[Page-level text extractions]:
━━━━━━━━━━━━━━━━

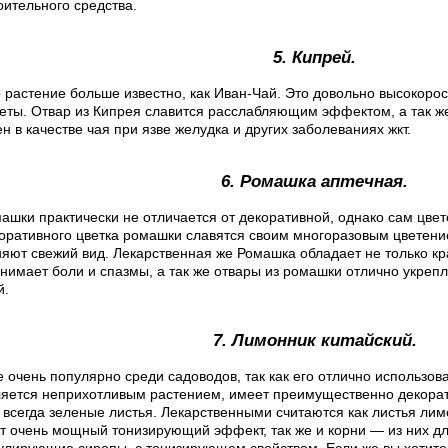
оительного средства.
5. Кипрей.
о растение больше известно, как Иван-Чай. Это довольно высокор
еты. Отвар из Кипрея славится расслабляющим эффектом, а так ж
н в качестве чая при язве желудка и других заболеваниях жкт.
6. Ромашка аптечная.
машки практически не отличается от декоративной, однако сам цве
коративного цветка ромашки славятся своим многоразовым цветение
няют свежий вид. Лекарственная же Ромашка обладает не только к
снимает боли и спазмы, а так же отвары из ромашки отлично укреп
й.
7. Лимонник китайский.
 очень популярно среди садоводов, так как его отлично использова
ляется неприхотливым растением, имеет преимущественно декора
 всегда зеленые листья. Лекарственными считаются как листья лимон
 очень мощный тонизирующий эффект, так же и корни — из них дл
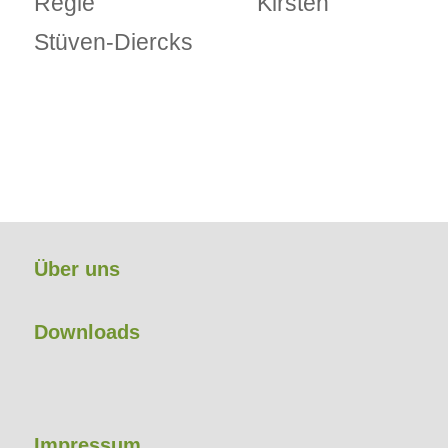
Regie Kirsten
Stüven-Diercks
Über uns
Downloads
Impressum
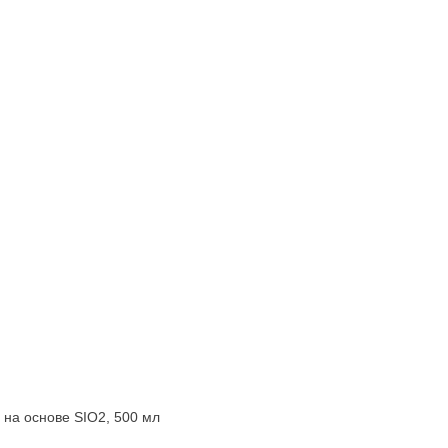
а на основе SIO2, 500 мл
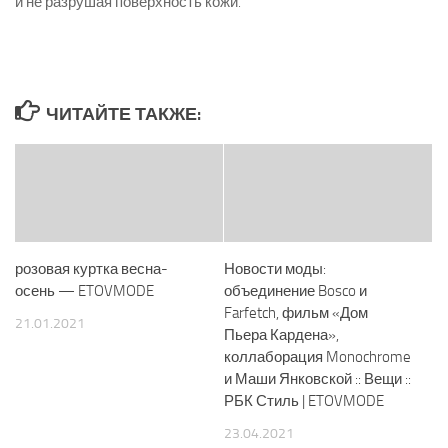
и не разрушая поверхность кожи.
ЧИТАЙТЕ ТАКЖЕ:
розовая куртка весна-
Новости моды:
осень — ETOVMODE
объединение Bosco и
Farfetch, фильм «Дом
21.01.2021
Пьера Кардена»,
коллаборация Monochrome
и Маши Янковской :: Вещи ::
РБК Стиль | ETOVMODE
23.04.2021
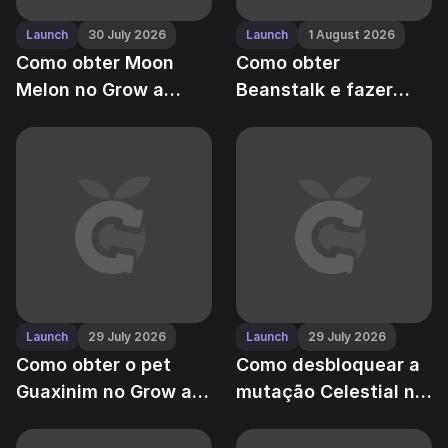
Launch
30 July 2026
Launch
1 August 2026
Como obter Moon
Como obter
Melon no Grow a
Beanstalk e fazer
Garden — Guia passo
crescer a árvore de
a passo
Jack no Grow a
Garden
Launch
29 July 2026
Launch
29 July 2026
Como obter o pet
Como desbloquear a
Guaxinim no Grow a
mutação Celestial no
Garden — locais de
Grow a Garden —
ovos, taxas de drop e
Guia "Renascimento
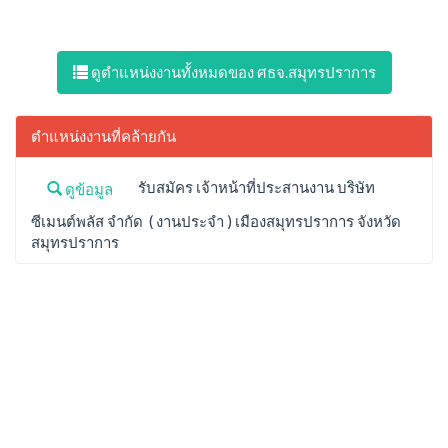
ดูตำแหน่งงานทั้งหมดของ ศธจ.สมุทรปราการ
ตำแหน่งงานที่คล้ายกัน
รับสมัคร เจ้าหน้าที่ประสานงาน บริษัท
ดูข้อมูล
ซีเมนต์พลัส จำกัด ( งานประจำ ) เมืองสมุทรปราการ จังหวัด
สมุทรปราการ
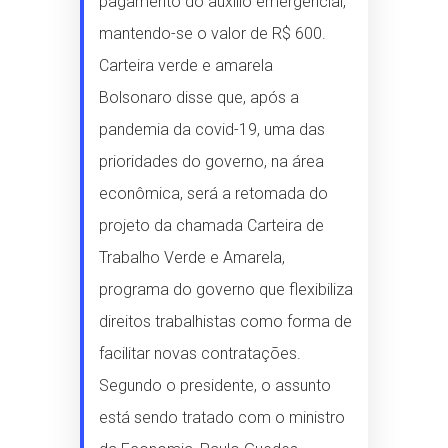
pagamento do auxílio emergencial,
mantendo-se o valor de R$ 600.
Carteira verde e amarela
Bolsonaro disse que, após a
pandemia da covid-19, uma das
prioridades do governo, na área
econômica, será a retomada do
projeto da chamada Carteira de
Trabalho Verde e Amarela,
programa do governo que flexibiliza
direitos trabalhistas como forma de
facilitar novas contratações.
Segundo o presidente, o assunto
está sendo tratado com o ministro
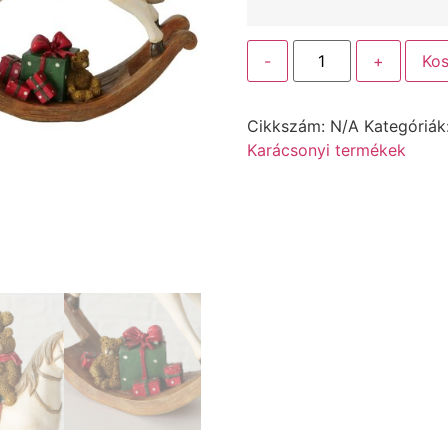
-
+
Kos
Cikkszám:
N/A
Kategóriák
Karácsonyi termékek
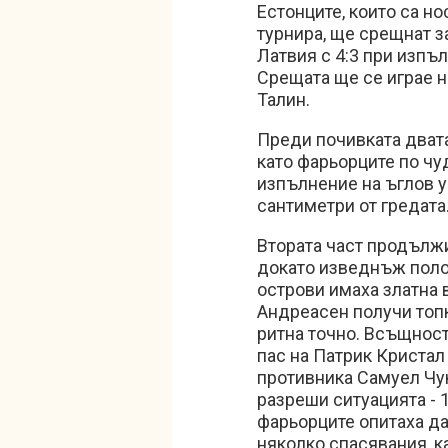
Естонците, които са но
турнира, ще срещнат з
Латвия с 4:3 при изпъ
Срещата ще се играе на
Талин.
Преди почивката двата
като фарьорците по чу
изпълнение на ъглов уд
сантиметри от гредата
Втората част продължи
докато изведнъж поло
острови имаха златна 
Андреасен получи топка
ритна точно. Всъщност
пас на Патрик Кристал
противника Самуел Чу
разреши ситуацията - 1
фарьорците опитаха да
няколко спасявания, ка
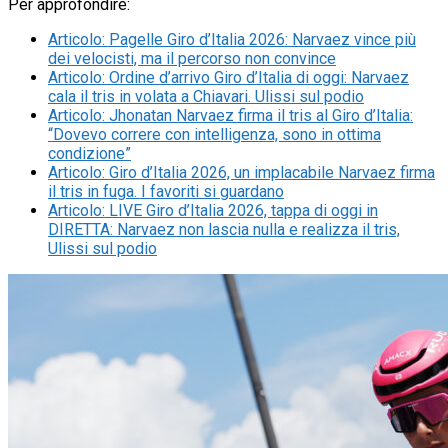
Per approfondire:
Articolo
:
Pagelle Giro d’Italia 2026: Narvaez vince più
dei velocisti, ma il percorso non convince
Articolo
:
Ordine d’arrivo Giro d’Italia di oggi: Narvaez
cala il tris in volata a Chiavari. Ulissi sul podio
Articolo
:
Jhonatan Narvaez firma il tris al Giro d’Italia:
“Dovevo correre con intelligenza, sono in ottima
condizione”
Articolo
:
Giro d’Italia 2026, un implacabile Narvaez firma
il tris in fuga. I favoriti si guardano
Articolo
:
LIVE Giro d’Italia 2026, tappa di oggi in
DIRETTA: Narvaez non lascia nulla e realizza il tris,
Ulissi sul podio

━━━━━━━━━━━━━━━━

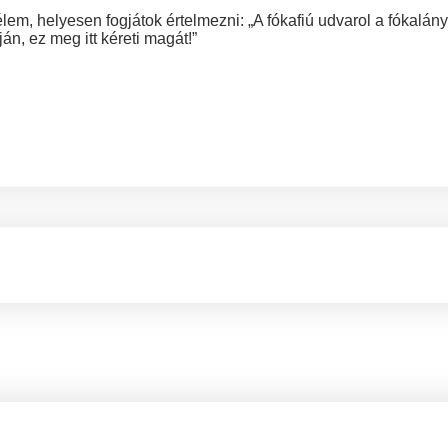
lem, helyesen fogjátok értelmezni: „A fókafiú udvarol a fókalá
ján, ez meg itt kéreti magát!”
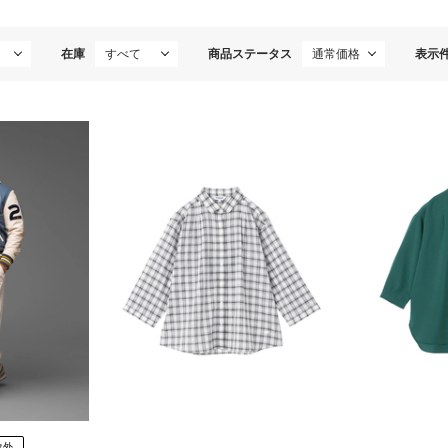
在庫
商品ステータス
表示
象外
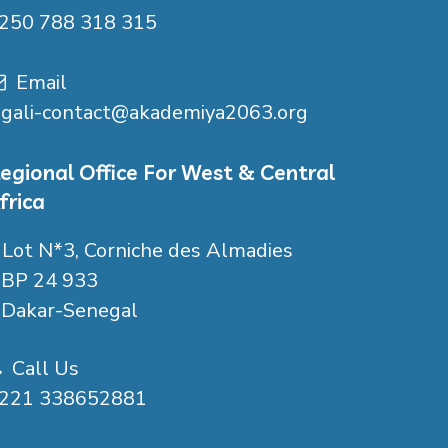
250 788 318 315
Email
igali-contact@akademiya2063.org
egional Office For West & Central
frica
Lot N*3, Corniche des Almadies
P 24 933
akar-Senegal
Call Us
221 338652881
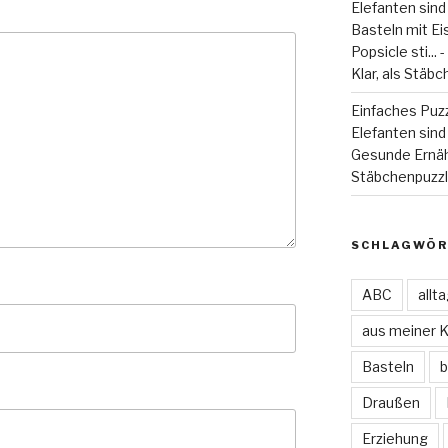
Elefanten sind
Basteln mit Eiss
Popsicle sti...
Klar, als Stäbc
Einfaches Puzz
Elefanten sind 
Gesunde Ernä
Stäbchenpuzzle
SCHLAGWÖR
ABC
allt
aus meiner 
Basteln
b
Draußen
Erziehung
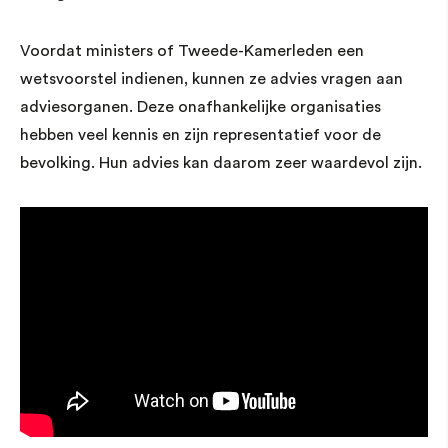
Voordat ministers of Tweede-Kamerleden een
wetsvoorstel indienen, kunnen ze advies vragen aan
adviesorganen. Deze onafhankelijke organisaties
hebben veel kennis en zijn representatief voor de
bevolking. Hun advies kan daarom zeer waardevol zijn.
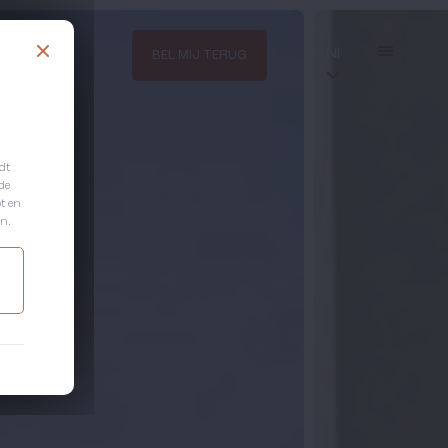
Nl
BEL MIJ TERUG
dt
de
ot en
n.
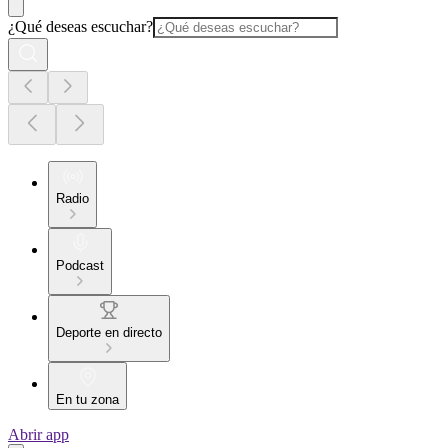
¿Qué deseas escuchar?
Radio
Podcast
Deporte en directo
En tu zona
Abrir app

━━━━━━━━━━━━━━━━

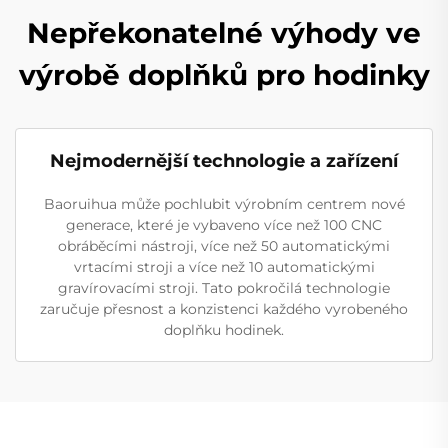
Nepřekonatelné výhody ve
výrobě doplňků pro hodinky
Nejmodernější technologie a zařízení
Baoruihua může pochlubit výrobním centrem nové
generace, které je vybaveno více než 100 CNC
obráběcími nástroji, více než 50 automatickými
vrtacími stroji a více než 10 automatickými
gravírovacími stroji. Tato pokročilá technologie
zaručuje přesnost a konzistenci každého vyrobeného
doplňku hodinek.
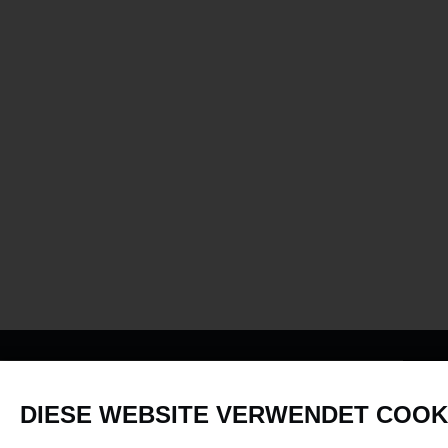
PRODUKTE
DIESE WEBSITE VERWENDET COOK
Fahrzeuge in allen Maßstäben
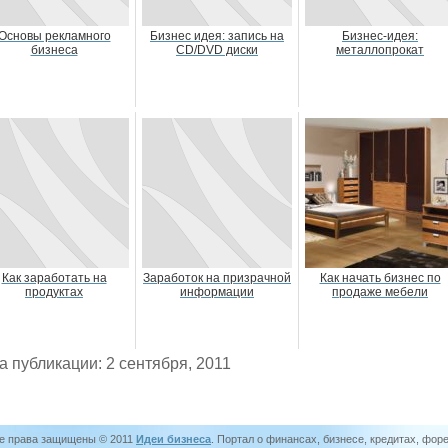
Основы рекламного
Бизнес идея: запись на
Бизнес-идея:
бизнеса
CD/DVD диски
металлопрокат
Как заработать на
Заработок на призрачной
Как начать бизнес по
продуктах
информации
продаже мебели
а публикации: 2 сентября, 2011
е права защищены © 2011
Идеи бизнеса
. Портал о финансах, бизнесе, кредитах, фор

━━━━━━━━━━━━━━━━

[Problem details]: In the entries above, which lines run from the one with "akar-Senegal" up to and including the one with "Voordat ministers of Tweede-Kamerleden een"? Write them out exactly, without the pictures.

[Result of this task]:
akar-Senegal
Call Us
221 338652881
Elefanten sind
Basteln mit Eiss
Popsicle sti...
Klar, als Stäbc
Einfaches Puzz
Elefanten sind 
Gesunde Ernä
Stäbchenpuzzle
SCHLAGWÖR
ABC
allt
aus meiner 
Basteln
b
Draußen
Erziehung
Voordat ministers of Tweede-Kamerleden een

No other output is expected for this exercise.